Cuando el Cardenal Dominique Mamberti, Protodiacono del Estado Vaticano, pronunció por los altavoces de la Plaza de San Pedro las centenarias palabras en latín con las que encabezo este artículo, comencé a cavilar sobre quién había sido electo como nuevo pontífice de la Iglesia Católica. Obviamente, el nombre del cardenal Robert Francis Prevost (Chicago USA, 14 de septiembre de 1955), quien de ahora en adelante se conocerá como el Papa León XIV, jamás pasó por mi cabeza.
No soy católico ni profeso ninguna fe religiosa, aunque tengo por costumbre visitar con respeto las iglesias que encuentro en mi camino. Católicos, ortodoxos, musulmanes, judíos o cristianos, ninguno de ellos me es indiferente y respeto sinceramente sus ritos y costumbres, sin abrazar ninguno de ellos.
Hecha la aclaración, debo decir que la elección de Robert Prevost como nuevo pontífice me alegró, sinceramente. Leyendo su trayectoria encuentro a un hombre serio y prudente, comprometido con su misión evangélica, austero y puesto en su lugar desde el momento en que tomo los hábitos en 1982, cosa que es bastante escasa por estos tiempos.
Tras la muerte de Francisco el 21 de abril pasado, Roma se vio de repente inundada por cardenales de todo el mundo que, sigilosa y disimuladamente, hacían lobby a los poderosos del interior del Vaticano, es decir, a los encargados de dirigir su ampulosa burocracia, para buscar un ligero “acercamiento táctico” y, cómo no, opiniones sobre sus posibilidades en la futura elección.
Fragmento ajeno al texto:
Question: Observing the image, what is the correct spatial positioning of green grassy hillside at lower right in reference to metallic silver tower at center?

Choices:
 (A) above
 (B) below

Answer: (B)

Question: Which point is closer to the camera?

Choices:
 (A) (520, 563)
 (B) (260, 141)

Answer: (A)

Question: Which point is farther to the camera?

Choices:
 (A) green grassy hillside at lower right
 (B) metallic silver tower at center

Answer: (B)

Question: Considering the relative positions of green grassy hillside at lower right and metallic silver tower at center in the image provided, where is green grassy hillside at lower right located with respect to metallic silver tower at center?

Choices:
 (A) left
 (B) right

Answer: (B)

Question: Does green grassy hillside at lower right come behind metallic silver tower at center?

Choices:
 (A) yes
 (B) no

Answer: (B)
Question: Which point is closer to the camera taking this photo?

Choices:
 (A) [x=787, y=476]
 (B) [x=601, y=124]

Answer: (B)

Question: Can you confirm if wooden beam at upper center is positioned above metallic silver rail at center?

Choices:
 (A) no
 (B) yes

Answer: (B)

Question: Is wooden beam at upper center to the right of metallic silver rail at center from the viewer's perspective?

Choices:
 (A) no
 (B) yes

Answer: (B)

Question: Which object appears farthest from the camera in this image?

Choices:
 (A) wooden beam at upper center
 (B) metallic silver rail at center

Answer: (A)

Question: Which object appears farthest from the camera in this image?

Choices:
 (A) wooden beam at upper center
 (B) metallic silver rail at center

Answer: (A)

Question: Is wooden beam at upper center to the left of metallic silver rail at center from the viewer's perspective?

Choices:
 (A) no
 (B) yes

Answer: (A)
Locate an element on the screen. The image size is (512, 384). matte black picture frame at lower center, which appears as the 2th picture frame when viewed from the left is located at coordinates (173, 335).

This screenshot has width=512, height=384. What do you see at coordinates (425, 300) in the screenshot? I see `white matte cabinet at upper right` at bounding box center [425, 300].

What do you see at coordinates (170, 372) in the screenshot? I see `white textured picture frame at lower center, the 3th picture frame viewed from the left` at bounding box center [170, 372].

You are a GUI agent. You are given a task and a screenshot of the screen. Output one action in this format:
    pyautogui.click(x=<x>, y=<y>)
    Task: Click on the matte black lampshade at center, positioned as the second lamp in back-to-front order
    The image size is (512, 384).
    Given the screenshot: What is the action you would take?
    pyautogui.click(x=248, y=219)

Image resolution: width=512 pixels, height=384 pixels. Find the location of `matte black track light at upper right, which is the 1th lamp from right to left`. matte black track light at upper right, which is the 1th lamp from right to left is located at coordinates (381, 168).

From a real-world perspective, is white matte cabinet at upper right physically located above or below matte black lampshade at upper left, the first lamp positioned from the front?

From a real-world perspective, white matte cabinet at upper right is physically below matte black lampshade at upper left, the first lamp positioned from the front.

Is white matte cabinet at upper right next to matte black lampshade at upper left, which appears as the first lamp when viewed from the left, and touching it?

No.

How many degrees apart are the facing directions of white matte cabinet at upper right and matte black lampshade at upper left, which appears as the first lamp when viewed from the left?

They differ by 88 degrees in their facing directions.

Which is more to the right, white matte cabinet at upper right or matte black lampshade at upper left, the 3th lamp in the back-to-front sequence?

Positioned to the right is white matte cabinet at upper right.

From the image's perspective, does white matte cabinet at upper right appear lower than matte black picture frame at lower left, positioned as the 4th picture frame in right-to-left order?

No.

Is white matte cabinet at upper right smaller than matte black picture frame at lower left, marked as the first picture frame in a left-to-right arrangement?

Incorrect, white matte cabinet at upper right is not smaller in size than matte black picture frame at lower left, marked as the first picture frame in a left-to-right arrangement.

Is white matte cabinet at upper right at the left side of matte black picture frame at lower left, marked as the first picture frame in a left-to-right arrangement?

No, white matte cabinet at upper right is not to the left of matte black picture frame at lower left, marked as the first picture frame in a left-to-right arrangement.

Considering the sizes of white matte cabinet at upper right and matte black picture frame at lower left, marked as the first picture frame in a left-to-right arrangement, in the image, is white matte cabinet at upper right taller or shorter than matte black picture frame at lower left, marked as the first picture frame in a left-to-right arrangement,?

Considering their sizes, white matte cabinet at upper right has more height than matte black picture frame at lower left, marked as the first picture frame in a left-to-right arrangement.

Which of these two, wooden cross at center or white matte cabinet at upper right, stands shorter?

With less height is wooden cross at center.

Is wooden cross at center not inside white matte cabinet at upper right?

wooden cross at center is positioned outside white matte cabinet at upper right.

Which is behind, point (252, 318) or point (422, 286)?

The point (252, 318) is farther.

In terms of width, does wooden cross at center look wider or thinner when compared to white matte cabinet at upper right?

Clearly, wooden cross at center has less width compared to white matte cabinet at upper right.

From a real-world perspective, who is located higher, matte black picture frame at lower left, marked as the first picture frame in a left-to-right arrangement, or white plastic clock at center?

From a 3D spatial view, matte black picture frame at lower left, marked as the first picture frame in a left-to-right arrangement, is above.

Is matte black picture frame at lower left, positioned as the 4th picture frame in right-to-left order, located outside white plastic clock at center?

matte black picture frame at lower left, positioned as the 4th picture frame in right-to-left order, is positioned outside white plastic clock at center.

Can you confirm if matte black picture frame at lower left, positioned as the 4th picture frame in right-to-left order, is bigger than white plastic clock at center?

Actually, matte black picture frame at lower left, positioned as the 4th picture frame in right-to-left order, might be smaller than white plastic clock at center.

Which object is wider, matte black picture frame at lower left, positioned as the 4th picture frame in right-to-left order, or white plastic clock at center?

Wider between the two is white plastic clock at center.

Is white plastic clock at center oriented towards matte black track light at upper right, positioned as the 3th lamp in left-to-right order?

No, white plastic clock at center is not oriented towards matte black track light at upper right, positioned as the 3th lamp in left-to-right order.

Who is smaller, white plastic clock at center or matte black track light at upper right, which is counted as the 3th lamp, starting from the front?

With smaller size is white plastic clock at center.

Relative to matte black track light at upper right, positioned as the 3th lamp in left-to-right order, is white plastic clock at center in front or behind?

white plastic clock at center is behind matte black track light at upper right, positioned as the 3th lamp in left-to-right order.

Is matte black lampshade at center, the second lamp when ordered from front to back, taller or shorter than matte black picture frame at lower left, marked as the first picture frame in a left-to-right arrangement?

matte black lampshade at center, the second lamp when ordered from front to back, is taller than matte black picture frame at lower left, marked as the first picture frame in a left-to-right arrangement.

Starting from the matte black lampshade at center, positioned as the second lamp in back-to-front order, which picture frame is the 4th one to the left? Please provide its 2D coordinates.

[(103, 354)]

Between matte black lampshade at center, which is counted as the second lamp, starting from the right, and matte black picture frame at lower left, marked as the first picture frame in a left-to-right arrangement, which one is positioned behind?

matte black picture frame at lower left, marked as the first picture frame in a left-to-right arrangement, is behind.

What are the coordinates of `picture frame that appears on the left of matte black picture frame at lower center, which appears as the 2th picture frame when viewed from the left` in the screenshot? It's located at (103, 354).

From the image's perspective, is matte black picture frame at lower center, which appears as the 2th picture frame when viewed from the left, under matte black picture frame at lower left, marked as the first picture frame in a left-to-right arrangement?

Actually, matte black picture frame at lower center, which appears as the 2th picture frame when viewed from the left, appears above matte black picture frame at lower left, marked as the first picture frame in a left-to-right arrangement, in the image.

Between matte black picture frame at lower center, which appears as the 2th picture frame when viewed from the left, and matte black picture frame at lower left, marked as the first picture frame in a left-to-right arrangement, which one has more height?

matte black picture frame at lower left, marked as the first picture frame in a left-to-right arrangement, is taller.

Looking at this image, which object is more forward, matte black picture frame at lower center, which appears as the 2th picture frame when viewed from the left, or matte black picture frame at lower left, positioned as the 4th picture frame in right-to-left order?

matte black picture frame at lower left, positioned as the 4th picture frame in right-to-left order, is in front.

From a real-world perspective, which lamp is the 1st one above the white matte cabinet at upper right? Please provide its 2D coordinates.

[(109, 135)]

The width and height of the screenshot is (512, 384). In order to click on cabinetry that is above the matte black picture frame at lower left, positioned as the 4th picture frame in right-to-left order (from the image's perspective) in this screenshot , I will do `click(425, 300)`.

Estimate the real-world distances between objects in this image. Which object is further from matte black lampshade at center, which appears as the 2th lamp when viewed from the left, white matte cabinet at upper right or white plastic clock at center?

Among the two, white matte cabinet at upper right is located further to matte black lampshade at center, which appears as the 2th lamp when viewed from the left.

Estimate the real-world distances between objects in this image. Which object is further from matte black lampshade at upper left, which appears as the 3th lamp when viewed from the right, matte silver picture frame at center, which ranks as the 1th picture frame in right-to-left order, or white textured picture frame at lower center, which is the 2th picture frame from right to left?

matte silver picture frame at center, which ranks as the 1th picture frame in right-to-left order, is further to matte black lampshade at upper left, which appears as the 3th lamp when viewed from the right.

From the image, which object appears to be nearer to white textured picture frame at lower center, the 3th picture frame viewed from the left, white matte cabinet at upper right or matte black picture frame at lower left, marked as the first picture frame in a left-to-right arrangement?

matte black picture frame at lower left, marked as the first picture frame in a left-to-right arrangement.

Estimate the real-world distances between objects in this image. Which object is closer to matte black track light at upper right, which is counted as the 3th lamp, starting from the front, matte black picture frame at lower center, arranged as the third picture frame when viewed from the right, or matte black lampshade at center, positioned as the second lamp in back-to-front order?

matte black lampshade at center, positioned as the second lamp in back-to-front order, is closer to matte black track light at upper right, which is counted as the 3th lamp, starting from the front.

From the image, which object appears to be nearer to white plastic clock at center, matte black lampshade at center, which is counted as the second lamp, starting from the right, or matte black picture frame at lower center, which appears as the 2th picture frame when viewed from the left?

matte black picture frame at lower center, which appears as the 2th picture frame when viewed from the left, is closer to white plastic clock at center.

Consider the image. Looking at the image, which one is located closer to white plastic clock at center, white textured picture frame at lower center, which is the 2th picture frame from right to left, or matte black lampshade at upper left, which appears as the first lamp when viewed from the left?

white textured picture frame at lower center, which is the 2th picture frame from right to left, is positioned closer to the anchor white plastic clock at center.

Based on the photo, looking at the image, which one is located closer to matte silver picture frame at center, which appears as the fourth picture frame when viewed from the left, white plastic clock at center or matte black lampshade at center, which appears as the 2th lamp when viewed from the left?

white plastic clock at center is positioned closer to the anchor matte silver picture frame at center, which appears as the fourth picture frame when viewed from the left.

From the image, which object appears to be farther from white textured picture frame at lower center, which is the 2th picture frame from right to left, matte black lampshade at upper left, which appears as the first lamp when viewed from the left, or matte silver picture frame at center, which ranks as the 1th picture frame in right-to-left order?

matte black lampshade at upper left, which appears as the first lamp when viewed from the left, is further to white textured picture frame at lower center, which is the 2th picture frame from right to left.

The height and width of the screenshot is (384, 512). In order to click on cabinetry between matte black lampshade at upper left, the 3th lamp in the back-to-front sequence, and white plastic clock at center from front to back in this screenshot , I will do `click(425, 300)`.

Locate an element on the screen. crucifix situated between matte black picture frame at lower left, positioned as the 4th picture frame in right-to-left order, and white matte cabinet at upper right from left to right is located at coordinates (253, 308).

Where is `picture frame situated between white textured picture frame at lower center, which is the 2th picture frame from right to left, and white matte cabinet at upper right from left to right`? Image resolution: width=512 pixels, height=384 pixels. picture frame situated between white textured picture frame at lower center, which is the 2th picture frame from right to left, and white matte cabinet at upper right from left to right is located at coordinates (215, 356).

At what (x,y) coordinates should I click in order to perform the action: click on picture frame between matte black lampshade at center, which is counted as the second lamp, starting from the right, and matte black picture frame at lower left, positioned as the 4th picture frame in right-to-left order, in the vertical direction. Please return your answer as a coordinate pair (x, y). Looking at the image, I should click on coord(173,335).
Recordemos que Roma, desde sus orígenes como cuna de la cristiandad, es el centro de las componendas por excelencia.
Pero según los informes que se vienen conociendo después de este breve Cónclave, ―el más corto de la historia―, en ninguno de esos corrillos principescos se vio la figura del Cardenal Prevost, a pesar de ser residente del Vaticano en su calidad de prefecto del Dicasterio para los Obispos y también presidente de la Pontificia Comisión para América Latina, todo un peso pesado de la burocracia romana aunque alejado de las ambiciones papales.
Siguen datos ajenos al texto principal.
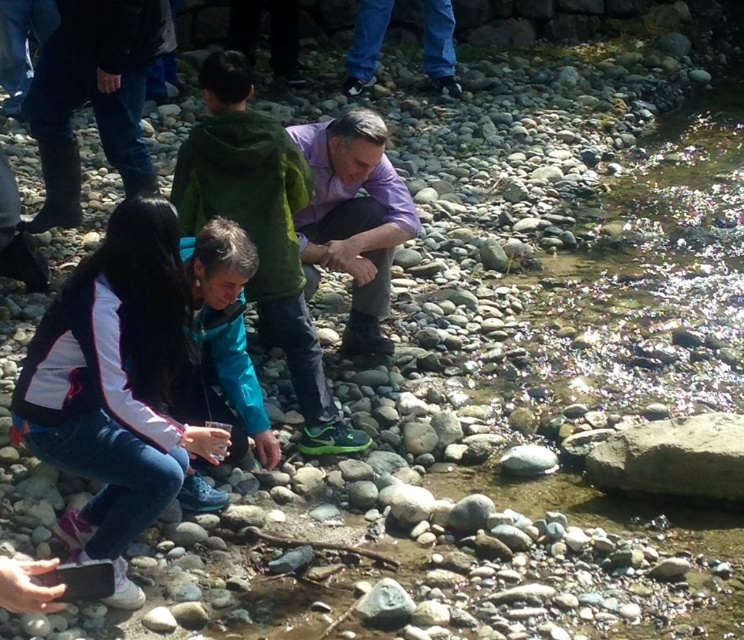 Question: Among these objects, which one is farthest from the camera?

Choices:
 (A) gray rough rock at lower right
 (B) purple cotton shirt at center
 (C) blue jeans at upper center
 (D) white matte jacket at lower left

Answer: (C)

Question: Which point is closer to the camera?

Choices:
 (A) purple cotton shirt at center
 (B) blue jeans at upper center
 (C) light purple shirt at center

Answer: (C)

Question: Among these objects, which one is farthest from the camera?

Choices:
 (A) white matte jacket at lower left
 (B) purple cotton shirt at center
 (C) blue jeans at upper center

Answer: (C)

Question: Does purple cotton shirt at center have a lesser width compared to blue jeans at upper center?

Choices:
 (A) no
 (B) yes

Answer: (A)

Question: Is light purple shirt at center positioned at the back of dark blue jeans at upper left?

Choices:
 (A) no
 (B) yes

Answer: (A)

Question: Is purple cotton shirt at center below teal fabric jacket at center?

Choices:
 (A) yes
 (B) no

Answer: (B) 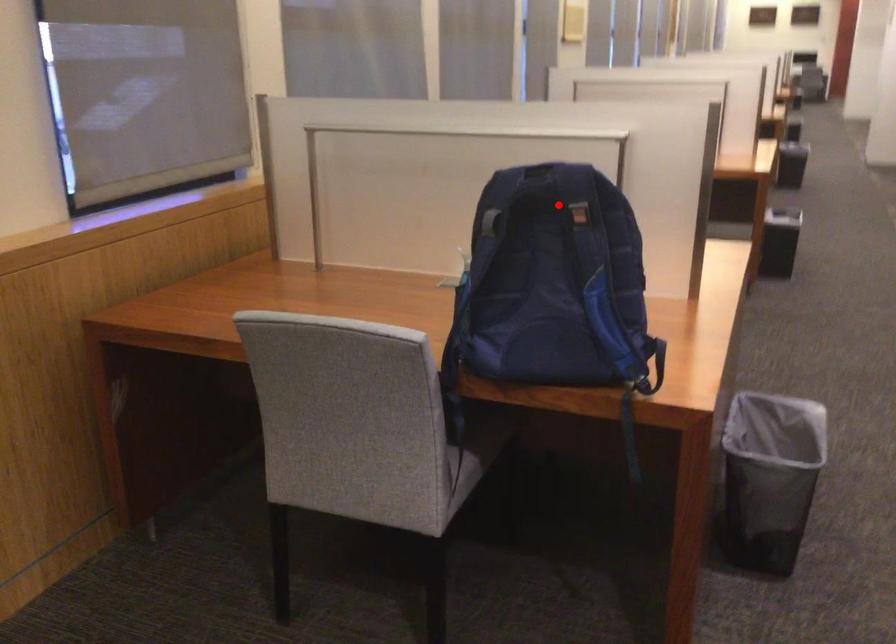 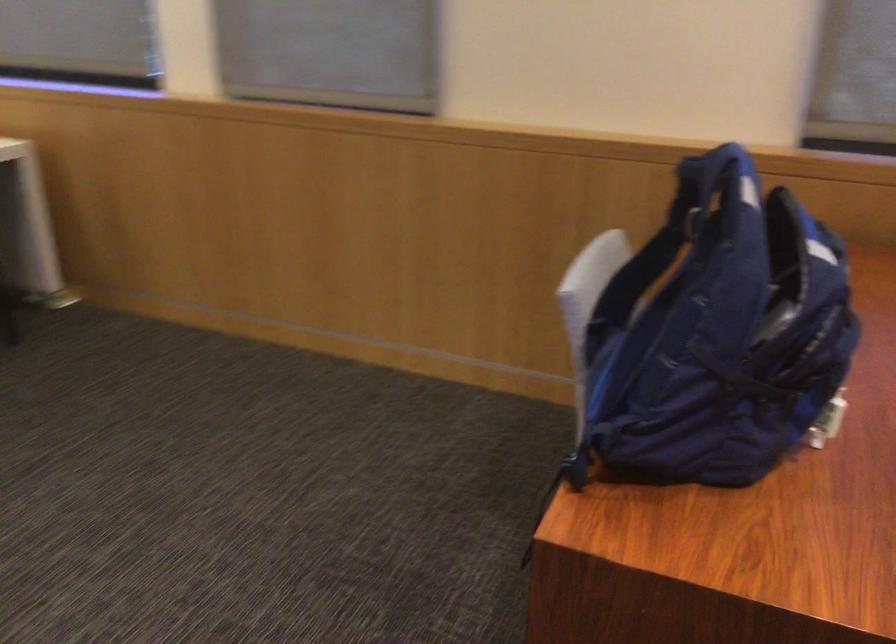 Locate, in the second image, the point that corresponds to the highlighted location in the first image.

(687, 216) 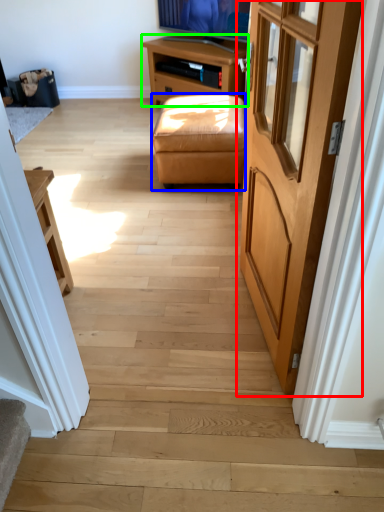 Question: Which object is positioned farthest from door (highlighted by a red box)? Select from stool (highlighted by a blue box) and table (highlighted by a green box).

Choices:
 (A) stool
 (B) table

Answer: (B)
Hay dos razones por las que la elección de Prevost me ha agradado, ninguna más poderosa que la otra. Primero, que es norteamericano y segundo, que es ciudadano naturalizado de Perú, país donde ejerció su magisterio durante casi cuarenta años, es decir, es un americano en la buena extensión del término. Su trayectoria incluye una licenciatura en Ciencias Matemáticas por la Universidad de Villanova, una maestría en Divinidad por la Catholic Theological Union de Chicago y un doctorado en Derecho Canónico por la Pontificia Universidad de Santo Tomás de Aquino en Roma. Esta combinación de formación científica y teológica le
ha permitido abordar los desafíos eclesiásticos con una perspectiva analítica y pastoral equilibrada.
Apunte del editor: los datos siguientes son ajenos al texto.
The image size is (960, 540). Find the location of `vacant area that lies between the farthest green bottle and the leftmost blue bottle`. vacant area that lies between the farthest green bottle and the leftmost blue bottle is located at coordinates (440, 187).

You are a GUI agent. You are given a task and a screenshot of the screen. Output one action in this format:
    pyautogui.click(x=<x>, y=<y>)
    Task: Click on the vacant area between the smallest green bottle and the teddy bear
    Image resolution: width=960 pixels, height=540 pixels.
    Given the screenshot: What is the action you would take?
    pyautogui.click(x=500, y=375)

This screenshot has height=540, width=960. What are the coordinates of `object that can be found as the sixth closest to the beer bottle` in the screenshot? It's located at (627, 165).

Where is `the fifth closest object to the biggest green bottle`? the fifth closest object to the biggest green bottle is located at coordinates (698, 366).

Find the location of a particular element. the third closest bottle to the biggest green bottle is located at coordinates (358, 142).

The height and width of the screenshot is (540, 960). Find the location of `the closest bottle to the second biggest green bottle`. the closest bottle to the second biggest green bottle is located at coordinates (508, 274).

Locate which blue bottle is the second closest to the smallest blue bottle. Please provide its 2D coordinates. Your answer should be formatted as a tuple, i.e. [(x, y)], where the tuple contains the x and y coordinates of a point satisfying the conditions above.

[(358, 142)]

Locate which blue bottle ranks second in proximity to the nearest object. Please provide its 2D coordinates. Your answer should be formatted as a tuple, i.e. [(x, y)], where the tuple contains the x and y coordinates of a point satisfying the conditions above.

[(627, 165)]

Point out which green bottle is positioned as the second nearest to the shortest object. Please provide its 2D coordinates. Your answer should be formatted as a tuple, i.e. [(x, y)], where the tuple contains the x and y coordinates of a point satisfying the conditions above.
En 1985, Prevost fue enviado como misionero a Perú, donde desempeñó diversos roles pastorales y formativos, incluyendo la dirección del seminario agustiniano en Trujillo y la enseñanza de Derecho Canónico en el seminario diocesano. Su dominio del español y su comprensión de la realidad latinoamericana le han conferido una sensibilidad especial hacia las comunidades de la región. En 2015 fue nombrado obispo de Chiclayo, consolidando su vínculo con el país andino.
Como “Pontífices Máximum”, título que se otorgaba en la Antigua Roma al sumo sacerdote del colegio de pontífices, el Papa ejerce una función, tanto política como religiosa. Como político, es jefe de Estado de la Ciudad del Vaticano, donde tiene poderes legislativos, ejecutivos y judiciales. Como el líder religioso, es quien determina el sendero que seguirá la iglesia que gobierna. También ejerce influencia global ofreciendo mensajes y llamamientos sobre diversos temas políticos y sociales.
Como todos sabemos, en meses recientes el mundo se ha acercado peligrosamente al abismo nuclear debido al conflicto que se vive en Europa Central. La reticencia de los líderes para buscar, tan siquiera un acercamiento para el dialogo, perpetúa ese peligro. La llegada de un líder de las características de León XIV renueva mis esperanzas de que tal vez sea la iglesia católica, por fin, la conciliadora de las buenas causas del mundo moderno. Un liderazgo real y comprometido, basado en la buena fe, será lo único que ponga fin a los absurdos conflictos del mundo moderno.
Coletilla: La palabra crisis se escribe en chino con dos caracteres: peligro y oportunidad.